Analyzing Song Repetition in R Using geniusr

PUBLISHED ON MAR 27, 2018

Rick Wicklin (@RickWicklin) posted a blog post recently about how to visualize repetition in song lyrics using SAS. I wanted to do the same thing using R and also utilizing geniusr to more easily access a variety of song lyrics to compare.

Note: There is also geniusR that I did not dig into further.

First let’s create some functions to make it easy to compare a bunch of different songs.

Step 1: Get Lyrics

require(geniusr)
require(dplyr)
require(stringr)

To use the Genius API, you will need a client access token.

  • Create a new API client here.
  • For the app website URL you can use http://example.com .
  • For the redirect URL you can use example.com .

This will prompt you to enter your client access token.

genius_token()

Let’s test it out with the catchy ``Shape of You" by Ed Sheeran.

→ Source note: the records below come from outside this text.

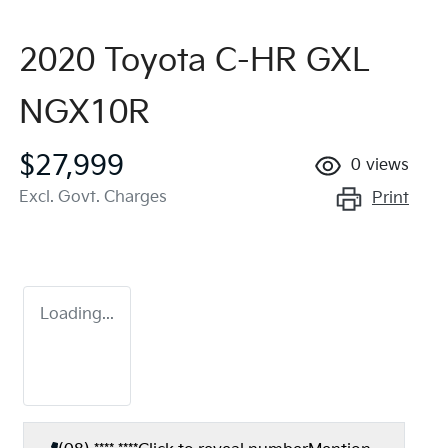
2020 Toyota C-HR GXL
NGX10R
$27,999
0
views
Excl. Govt. Charges
Print
Loading...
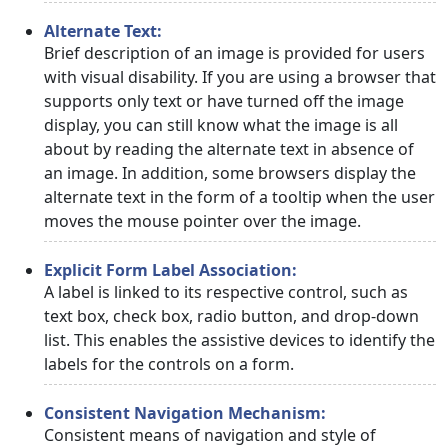
Alternate Text:
Brief description of an image is provided for users
with visual disability. If you are using a browser that
supports only text or have turned off the image
display, you can still know what the image is all
about by reading the alternate text in absence of
an image. In addition, some browsers display the
alternate text in the form of a tooltip when the user
moves the mouse pointer over the image.
Explicit Form Label Association:
A label is linked to its respective control, such as
text box, check box, radio button, and drop-down
list. This enables the assistive devices to identify the
labels for the controls on a form.
Consistent Navigation Mechanism:
Consistent means of navigation and style of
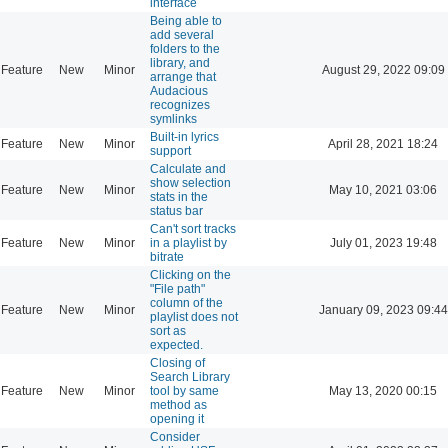
interface
Being able to
add several
folders to the
library, and
Feature
New
Minor
August 29, 2022 09:09
arrange that
Audacious
recognizes
symlinks
Built-in lyrics
Feature
New
Minor
April 28, 2021 18:24
support
Calculate and
show selection
Feature
New
Minor
May 10, 2021 03:06
stats in the
status bar
Can't sort tracks
Feature
New
Minor
in a playlist by
July 01, 2023 19:48
bitrate
Clicking on the
"File path"
column of the
Feature
New
Minor
January 09, 2023 09:44
playlist does not
sort as
expected.
Closing of
Search Library
Feature
New
Minor
tool by same
May 13, 2020 00:15
method as
opening it
Consider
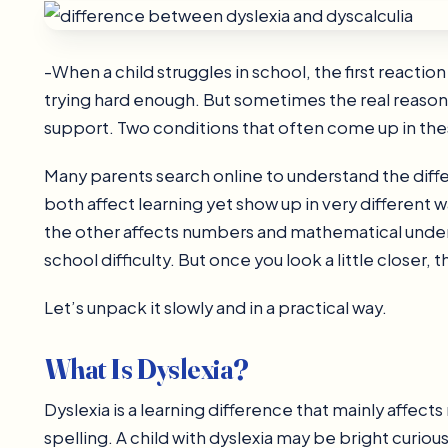
-When a child struggles in school, the first reaction
trying hard enough. But sometimes the real reason i
support. Two conditions that often come up in thes
Many parents search online to understand the dif
both affect learning yet show up in very different
the other affects numbers and mathematical underst
school difficulty. But once you look a little closer
Let’s unpack it slowly and in a practical way.
What Is Dyslexia?
Dyslexia is a learning difference that mainly affe
spelling. A child with dyslexia may be bright curious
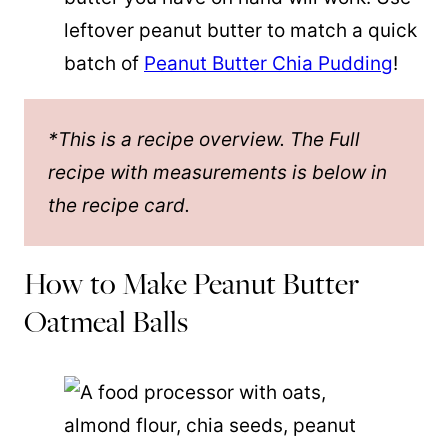
leftover peanut butter to match a quick
batch of
Peanut Butter Chia Pudding
!
*This is a recipe overview. The Full
recipe with measurements is below in
the recipe card.
How to Make Peanut Butter
Oatmeal Balls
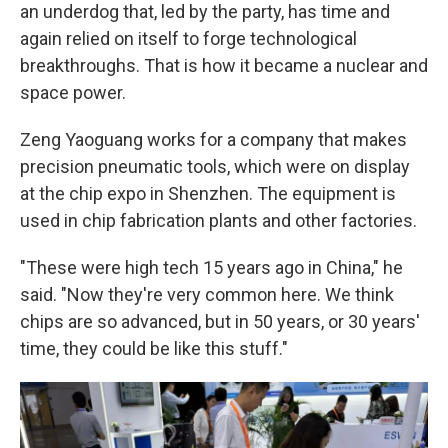
an underdog that, led by the party, has time and
again relied on itself to forge technological
breakthroughs. That is how it became a nuclear and
space power.
Zeng Yaoguang works for a company that makes
precision pneumatic tools, which were on display
at the chip expo in Shenzhen. The equipment is
used in chip fabrication plants and other factories.
"These were high tech 15 years ago in China," he
said. "Now they're very common here. We think
chips are so advanced, but in 50 years, or 30 years'
time, they could be like this stuff."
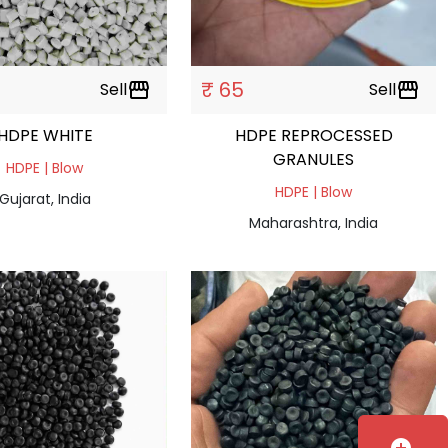
₹ 65
Sell
storefront
Sell
storefront
HDPE WHITE
HDPE REPROCESSED
GRANULES
HDPE | Blow
HDPE | Blow
Gujarat, India
Maharashtra, India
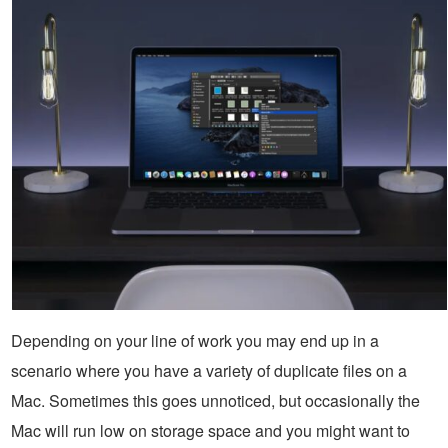
Depending on your line of work you may end up in a
scenario where you have a variety of duplicate files on a
Mac. Sometimes this goes unnoticed, but occasionally the
Mac will run low on storage space and you might want to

findSong <- search_song(search_term = "shape of you") %>%
  filter(artist_name == "Ed Sheeran")

lyrics <- scrape_lyrics_id(song_id = findSong$song_id[1]) 
## more than one of this song because of remixes, we just want the first one

head(lyrics)
## # A tibble: 6 x 5
##   line                            song_id song_name  artist_id artist_name
##   <chr>                             <int> <chr>          <int> <chr>      
## 1 The club isn't the best place … 2949128 Shape of …     12418 Ed Sheeran 
## 2 So the bar is where I go        2949128 Shape of …     12418 Ed Sheeran 
## 3 Me and my friends at the table… 2949128 Shape of …     12418 Ed Sheeran 
## 4 Drinking fast and then we talk… 2949128 Shape of …     12418 Ed Sheeran 
## 5 And you come over and start up… 2949128 Shape of …     12418 Ed Sheeran 
## 6 And trust me I'll give it a ch… 2949128 Shape of …     12418 Ed Sheeran

Step 2: Preprocess Lyrics

This gives us a line per row, but we want individual words. We also want to pre-process the text, removing punctuation and transferring to lower case.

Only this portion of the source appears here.